**The problem**
Return the full listing unchanged, apart from leaving out its images.

+++

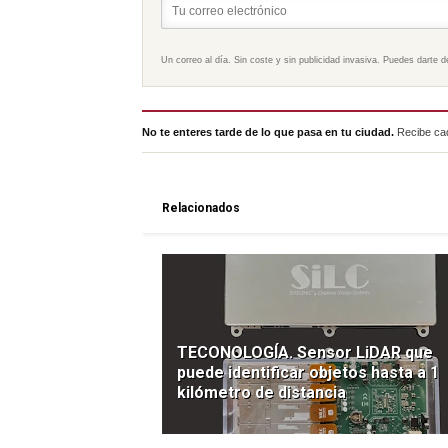
Un correo al día. Sin coste y sin publicidad invasiva. Puedes darte d
No te enteres tarde de lo que pasa en tu ciudad.
Recibe cad
Relacionados
TECONOLOGÍA. Sensor LiDAR que
puede identificar objetos hasta a 1
kilómetro de distancia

+++

**Worked solution**
Un correo al día. Sin coste y sin publicidad invasiva. Puedes darte d
No te enteres tarde de lo que pasa en tu ciudad.
Recibe cad
Relacionados
TECONOLOGÍA. Sensor LiDAR que
puede identificar objetos hasta a 1
kilómetro de distancia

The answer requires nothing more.